# BRIEF
Your answer should repeat the entries in full, exactly as given, with no pictures.

[Saved entries]
* * * * *

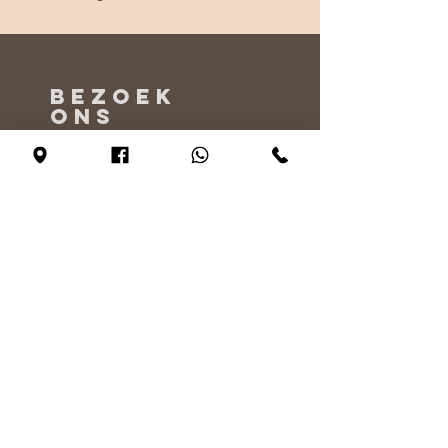
BEZOEK
ONS
Maandag - Alleen op afspraak
Dinsdag - vrijdag 10:00 - 17:00
Zaterdag 11:00 - 17:00
Zondag 12:00 - 17:00
VERTEL
ONS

* * * * *

# ANSWER TO THE EXERCISE
BEZOEK
ONS
Maandag - Alleen op afspraak
Dinsdag - vrijdag 10:00 - 17:00
Zaterdag 11:00 - 17:00
Zondag 12:00 - 17:00
VERTEL
ONS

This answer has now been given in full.